*** Opening of INFORMATION PROVIDED ***

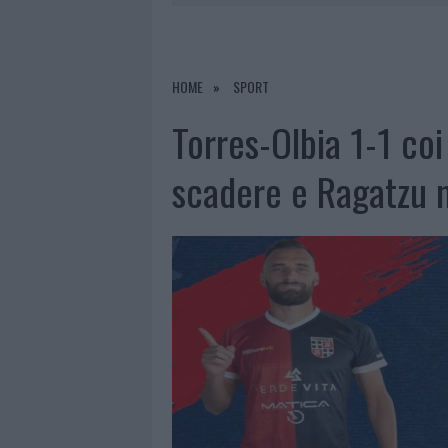
7 AGOSTO 2026
|
CALANGIANUS, DOPO LE POLEMIC
7 AGOSTO 2026
|
OLBIA, DIVIETO DI SOSTA CONT
7 AGOSTO 2026
|
PAUSA CAFFÈ IMPECCABILE: COME 
HOME
SPORT
7 AGOSTO 2026
|
LE PREVISIONI METEO PER IL WEE
Torres-Olbia 1-1 coi 
scadere e Ragatzu 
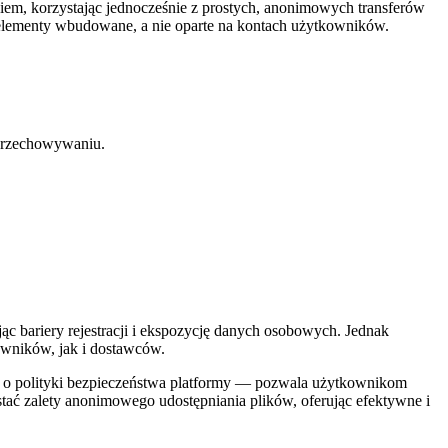
em, korzystając jednocześnie z prostych, anonimowych transferów
o elementy wbudowane, a nie oparte na kontach użytkowników.
 przechowywaniu.
jąc bariery rejestracji i ekspozycję danych osobowych. Jednak
owników, jak i dostawców.
e o polityki bezpieczeństwa platformy — pozwala użytkownikom
ać zalety anonimowego udostępniania plików, oferując efektywne i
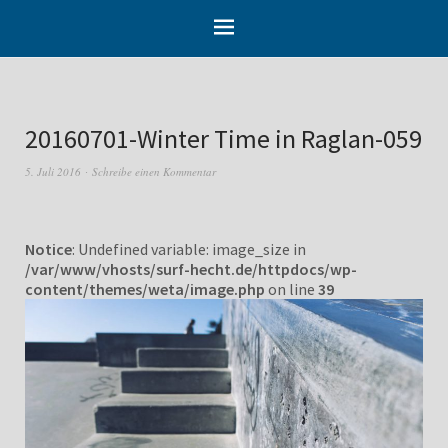
20160701-Winter Time in Raglan-059
5. Juli 2016
Schreibe einen Kommentar
Notice
: Undefined variable: image_size in
/var/www/vhosts/surf-hecht.de/httpdocs/wp-
content/themes/weta/image.php
on line
39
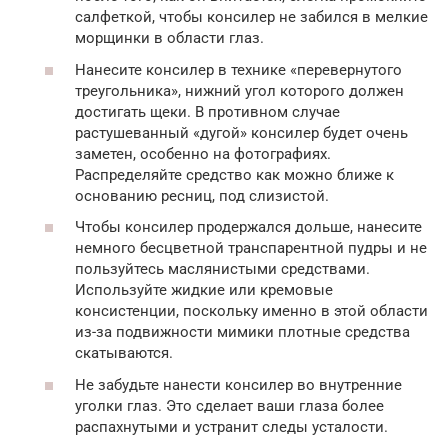
салфеткой, чтобы консилер не забился в мелкие
морщинки в области глаз.
Нанесите консилер в технике «перевернутого
треугольника», нижний угол которого должен
достигать щеки. В противном случае
растушеванный «дугой» консилер будет очень
заметен, особенно на фотографиях.
Распределяйте средство как можно ближе к
основанию ресниц, под слизистой.
Чтобы консилер продержался дольше, нанесите
немного бесцветной транспарентной пудры и не
пользуйтесь маслянистыми средствами.
Используйте жидкие или кремовые
консистенции, поскольку именно в этой области
из-за подвижности мимики плотные средства
скатываются.
Не забудьте нанести консилер во внутренние
уголки глаз. Это сделает ваши глаза более
распахнутыми и устранит следы усталости.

*** Close of INFORMATION PROVIDED ***

◆ AIM OF THE EXERCISE: Lines that contain the string "области" should be copied from the material above.

◆ ANSWER TO THIS TASK:
морщинки в области глаз.
консистенции, поскольку именно в этой области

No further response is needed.